Ninety-four patients (39%) received at least one blood transfusion unit during their hospital stay, with 393 PRBC units administered. The median transfusion rate was two PRBC units per patient, with a minimum of one and a maximum of eleven (Table II). Patients’ median hemoglobin was 11.1 g/dL (9.5–12.5) at baseline, 7.3 g/dL (7–7.6) at the time of transfusion, while the median hemoglobin drop from baseline to transfusion was 3.6 g/dL (2.2–5.3). There were no significant differences between the mean baseline hemoglobin and its reduction with the donor type. A longer cold ischemia time was significantly associated with the probability of transfusion (p=0.012). Twenty-one patients were reoperated due to surgical complications and were more likely to receive at least one transfusion of PRBC than their counterparts [76.2%, OR 7.23 (2.3–22.4), p<0.001]. The causes for surgical reintervention were bleeding (12, 57.14%), urinary fistulas (6, 28.57%), incisional hernias (2, 9.5%), and graft thrombosis (1, 4.76%). Among transfused patients, nine patients (9.6%) received a PRBC with hemoglobin levels above 8 g/dL; this transfusion threshold was unrelated to the recipients’ history or symptoms of cardiovascular disease.
Table II.
Anemia parameters and transfusion habits
| Variable | Results |
|---|---|
| Preoperative Hb (g/dL), median (IQR) | 11.6 (11.6–12.8) |
| Anemia at admission, No. (%) | 205 (85.4) |
| Total PRBC units, No. | 393 |
| PRBC units per patient, median (IQR) | 2 (1–4) |
| PRBC prescribed as single units (%), median (IQR) | 81.5 (33–100) |
| PRBC units prescribed with Hb <8 g/dL, No. (%) | 85 (90.4) |
Hb: hemoglobin; IQR: interquartile range; PRBC: packed red blood cells; TSAT: transferrin saturation.
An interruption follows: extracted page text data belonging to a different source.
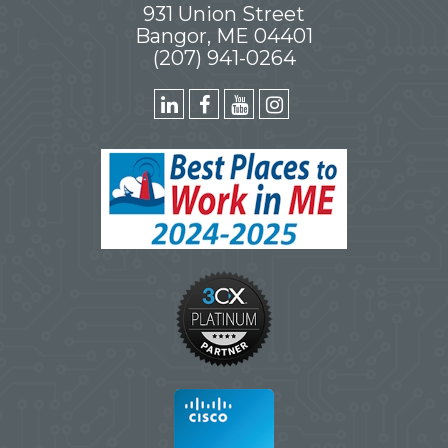
931 Union Street
Bangor, ME 04401
(207) 941-0264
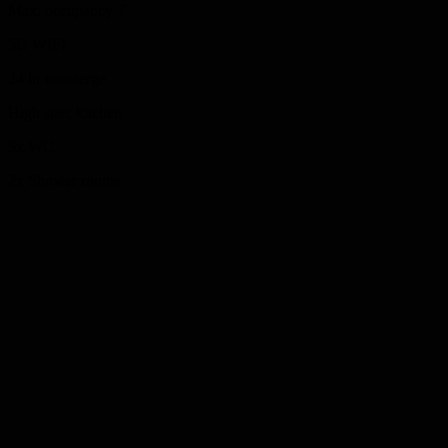
Max. occupancy 7
5G WIFI
24 hr concierge
High spec kitchen
3x WC
2x Shower rooms
Pick Form
Located within the National Esports Performance Campus, we offer
three beautifully renovated Grade II listed houses in Sunniside at the
heart of the city. Our unique site brings together elegant
accommodation, modern meeting spaces, a premium boardroom,
flexible classrooms and a stunning function room. From leadership
retreats and creative workshops to birthday parties and private
celebrations, The Place is where ideas flow, teams connect and
moments are made.
Book Now
The Place Athenaeum St, Sunniside, Sunderland SR1 1QX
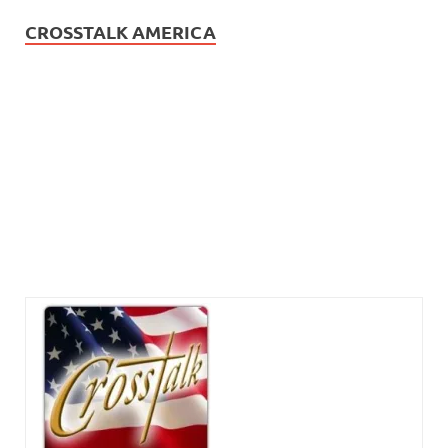
CROSSTALK AMERICA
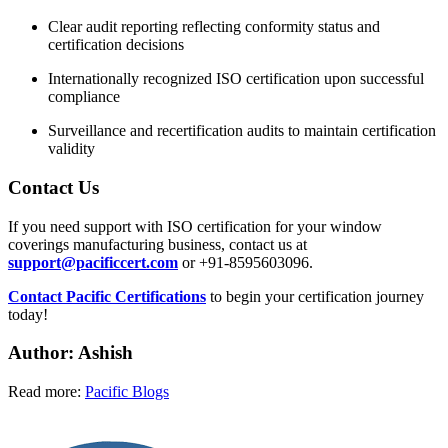
Clear audit reporting reflecting conformity status and
certification decisions
Internationally recognized ISO certification upon successful
compliance
Surveillance and recertification audits to maintain certification
validity
Contact Us
If you need support with ISO certification for your window
coverings manufacturing business, contact us at
support@pacificcert.com
or +91-8595603096.
Contact Pacific Certifications
to begin your certification journey
today!
Author: Ashish
Read more:
Pacific Blogs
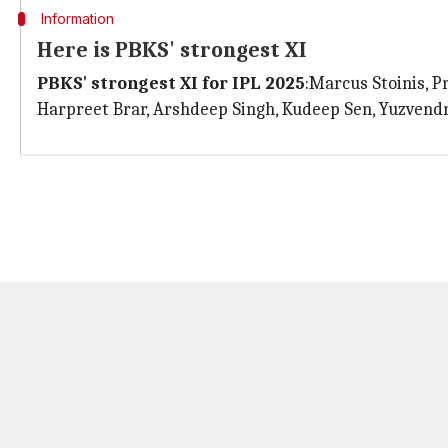
Information
Here is PBKS' strongest XI
PBKS' strongest XI for IPL 2025
:Marcus Stoinis, 
Harpreet Brar, Arshdeep Singh, Kudeep Sen, Yuzvend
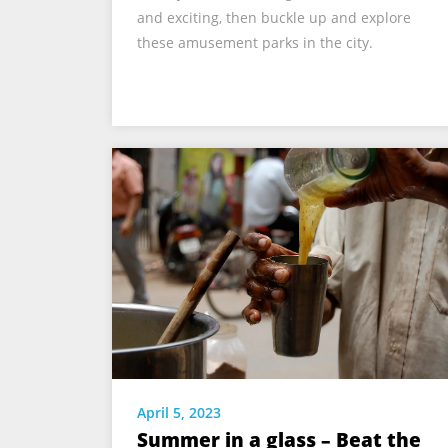
and exciting, then buckle up and explore
these amusement parks in the city.
April 5, 2023
Summer in a glass – Beat the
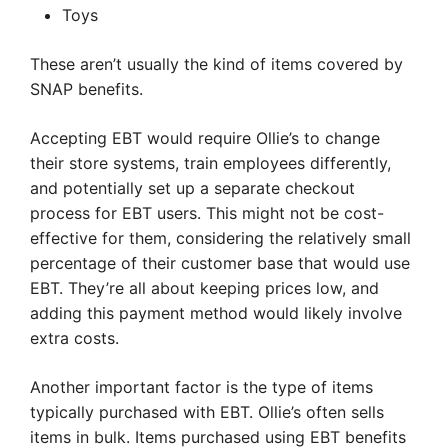
Toys
These aren’t usually the kind of items covered by
SNAP benefits.
Accepting EBT would require Ollie’s to change
their store systems, train employees differently,
and potentially set up a separate checkout
process for EBT users. This might not be cost-
effective for them, considering the relatively small
percentage of their customer base that would use
EBT. They’re all about keeping prices low, and
adding this payment method would likely involve
extra costs.
Another important factor is the type of items
typically purchased with EBT. Ollie’s often sells
items in bulk. Items purchased using EBT benefits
Fourteen (6%) of patients had low TSAT upon admission, and they required significantly more PRBC when transfused (3.9 vs 2.7, p=0.019). Only 45 (48.4%) and 65 (73.9%) patients of those transfused received treatment with intravenous iron and ESA, respectively. However, there was no correlation between the number of PRBC transfused per patient and the administration of iron or ESA during admission.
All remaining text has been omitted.